In an international marketplace the universal currency is the USD with the EUR fast catching up, but the majority of people online are not American so I believe a mental process takes place of converting the USD price into the consumers' local currency.
I've never been able to test this but as the USD is so low at the moment I feel that this is as good a chance to test for increased sales due to currency fluctations.
If non US sales have increased by a decent percentage and your prices are in USD then I think it is fair to assume that the lower end price for the consumer may have a direct effect on the increased sales.
The theory is sound and this "should" work but I look to all the sellers of various widgets to help me out :)
The main reason for this is that if we can show that a ticket price stays the same but a localised price decrease due to exchange rate changes increases sales then a campaign to those countries that don't use the USD should increase sales further.
Again the theory is good but what about in practice?
Thanks
Jason
I am in a predicament - what do you do if you have a 2CO account with say $1000 in it? If you release it now the conversion rate destroys your profit margin, but if you wait you get no money.
Anyone else in the same boat?
Take the cash if you need it, else wait......and pray it doesnt go further against you.
If the pound went against the dollar it mean that I could drop my prices.. Oh wheres that witch doctor..
This is a continuing long-term problem that needs to be guarded against. I think that I will produce a couple of sites targeted to my native currency, Sterling, so that if the Dollar slides again it won't be as much of a problem.
Has anybody thought about a long term strategy - how do you intend to spread your loss due to a fluctuating currency market?
1) Australia
2) Canada
3) UK
4) All other
Really has only effected English speaking countries as our web site is only in English.
BTW we raised prices and it has had no effect..

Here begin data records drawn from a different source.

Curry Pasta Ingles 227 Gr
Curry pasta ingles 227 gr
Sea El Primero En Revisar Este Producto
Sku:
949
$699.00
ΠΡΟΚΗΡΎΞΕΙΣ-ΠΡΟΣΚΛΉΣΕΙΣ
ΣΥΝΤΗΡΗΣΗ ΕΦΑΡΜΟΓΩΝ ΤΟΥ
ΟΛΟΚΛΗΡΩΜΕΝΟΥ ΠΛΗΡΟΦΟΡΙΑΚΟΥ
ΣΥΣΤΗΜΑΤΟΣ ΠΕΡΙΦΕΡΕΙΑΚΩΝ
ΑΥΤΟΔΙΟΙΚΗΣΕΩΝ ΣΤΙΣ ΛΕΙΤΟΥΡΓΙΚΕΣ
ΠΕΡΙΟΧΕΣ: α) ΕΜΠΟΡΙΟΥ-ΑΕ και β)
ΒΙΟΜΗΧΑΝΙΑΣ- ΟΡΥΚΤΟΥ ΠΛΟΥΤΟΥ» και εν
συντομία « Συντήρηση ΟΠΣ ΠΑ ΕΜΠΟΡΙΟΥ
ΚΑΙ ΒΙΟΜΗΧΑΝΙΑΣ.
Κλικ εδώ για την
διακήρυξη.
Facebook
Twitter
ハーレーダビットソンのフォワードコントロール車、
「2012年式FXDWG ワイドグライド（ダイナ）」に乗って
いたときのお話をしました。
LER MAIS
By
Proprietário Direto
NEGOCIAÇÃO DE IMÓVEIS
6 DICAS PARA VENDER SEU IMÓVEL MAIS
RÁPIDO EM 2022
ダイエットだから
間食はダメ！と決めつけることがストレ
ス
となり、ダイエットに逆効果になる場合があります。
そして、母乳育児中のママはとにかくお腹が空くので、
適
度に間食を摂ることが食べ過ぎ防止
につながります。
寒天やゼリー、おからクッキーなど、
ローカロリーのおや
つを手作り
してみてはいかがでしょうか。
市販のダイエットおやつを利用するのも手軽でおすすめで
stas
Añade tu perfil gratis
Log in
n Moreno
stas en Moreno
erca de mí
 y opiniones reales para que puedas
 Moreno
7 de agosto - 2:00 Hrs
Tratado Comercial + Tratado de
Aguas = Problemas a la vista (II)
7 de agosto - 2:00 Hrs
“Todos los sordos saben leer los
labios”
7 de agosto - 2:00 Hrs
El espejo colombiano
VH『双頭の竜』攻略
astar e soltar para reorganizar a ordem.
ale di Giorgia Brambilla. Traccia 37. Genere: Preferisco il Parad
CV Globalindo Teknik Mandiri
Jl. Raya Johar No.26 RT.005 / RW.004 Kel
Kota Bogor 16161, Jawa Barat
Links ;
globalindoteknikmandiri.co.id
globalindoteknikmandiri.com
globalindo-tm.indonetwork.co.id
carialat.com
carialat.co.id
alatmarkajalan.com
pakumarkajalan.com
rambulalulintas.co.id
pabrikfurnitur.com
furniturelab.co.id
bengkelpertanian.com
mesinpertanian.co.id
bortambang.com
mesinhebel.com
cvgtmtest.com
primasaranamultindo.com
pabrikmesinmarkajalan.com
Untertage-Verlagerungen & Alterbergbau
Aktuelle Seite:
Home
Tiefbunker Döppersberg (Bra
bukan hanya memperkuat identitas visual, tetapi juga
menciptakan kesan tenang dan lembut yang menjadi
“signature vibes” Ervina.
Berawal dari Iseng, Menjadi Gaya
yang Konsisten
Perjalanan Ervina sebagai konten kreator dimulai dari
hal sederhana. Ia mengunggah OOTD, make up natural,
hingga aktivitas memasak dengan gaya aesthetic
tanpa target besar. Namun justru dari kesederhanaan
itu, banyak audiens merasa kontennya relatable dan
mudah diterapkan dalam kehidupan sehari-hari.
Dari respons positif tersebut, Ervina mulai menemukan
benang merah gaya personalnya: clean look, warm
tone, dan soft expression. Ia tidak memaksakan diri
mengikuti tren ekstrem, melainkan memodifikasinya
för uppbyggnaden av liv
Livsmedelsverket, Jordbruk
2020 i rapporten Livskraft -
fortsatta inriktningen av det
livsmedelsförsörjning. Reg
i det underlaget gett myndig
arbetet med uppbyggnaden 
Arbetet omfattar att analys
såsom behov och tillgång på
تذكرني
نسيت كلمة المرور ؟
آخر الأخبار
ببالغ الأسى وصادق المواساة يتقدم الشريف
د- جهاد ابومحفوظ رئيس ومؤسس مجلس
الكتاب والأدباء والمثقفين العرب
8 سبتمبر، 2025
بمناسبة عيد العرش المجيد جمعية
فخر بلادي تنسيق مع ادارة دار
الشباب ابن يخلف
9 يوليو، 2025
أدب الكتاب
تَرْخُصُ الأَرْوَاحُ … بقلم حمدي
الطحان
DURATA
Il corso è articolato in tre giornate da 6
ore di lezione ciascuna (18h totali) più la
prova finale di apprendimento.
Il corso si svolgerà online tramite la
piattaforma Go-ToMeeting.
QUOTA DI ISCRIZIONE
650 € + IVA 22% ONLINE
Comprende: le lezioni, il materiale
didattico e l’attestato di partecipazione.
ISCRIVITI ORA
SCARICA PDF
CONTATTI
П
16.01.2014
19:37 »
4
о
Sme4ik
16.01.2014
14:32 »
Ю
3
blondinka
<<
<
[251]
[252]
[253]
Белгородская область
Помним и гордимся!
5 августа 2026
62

The ones making the bucks should be American Exporters as it is now cheaper for the rest of the world to buy. I also would say the informed customer has a handy currency conversion website at their disposal to figure out the price in their currency before they buy and take it into account.
If the theory that behind the scenes the US Gov. is pushing the US dollar down to help rebalance the American Trade Deficit and spark the economy you might be in for a long wait until the US dollar rebounds.
mktman
They've been predicting the decline of the overvalued dollar and recovery of the undervalued euro for some time; it was exceeding historical averages in the Clinton administration. The US trade deficit remains totally unsustainable; to sustain the value of the dollar with such an outflow of capital requires a high national savings rate or a massive inflow of foreign investment. Well, the national savings rate is pitiful, and consumer and corporate debt (not to mention state and federal debts) get deeper by te minute.
Foreign investors, meanwhile, have been able to get better returns on their money at home instead of in the US (1% interest rates don't do much for anyone in any country, but especially when it's in a declining currency). Property, for instance, is super-hot in Britain, Spain, Australia, and a few other places. The Y2K bubble is no longer around to suck in... er, I mean attract investment like it did five years ago.
On top of that we have the environmental complication that China and Japan are reluctant to allow the renminbi (yuan) and yen to appreciate, the former because it would shatter the country's banking system and the latter because it would hurt export manufacturers who are one of the few bright spots after a decade of post-bubble recession. Squeezing the balloon on that end accentuates the rise in the euro and sterling against the dollar even more.
The Bush Treasury probably wants a lower dollar, but they don't need to push. The last thing they need is a crash; two fifths of the public debt (according to the Economist) is held by foreign investors, interest rates would rise fearfully, and the stock and bond markets would probably crash as well, all with dire effects. Like the overinflated stock market, the dollar needs a "correction," and hopefully this will rebalance the world economy a little bit. Fewer Argentinas, right?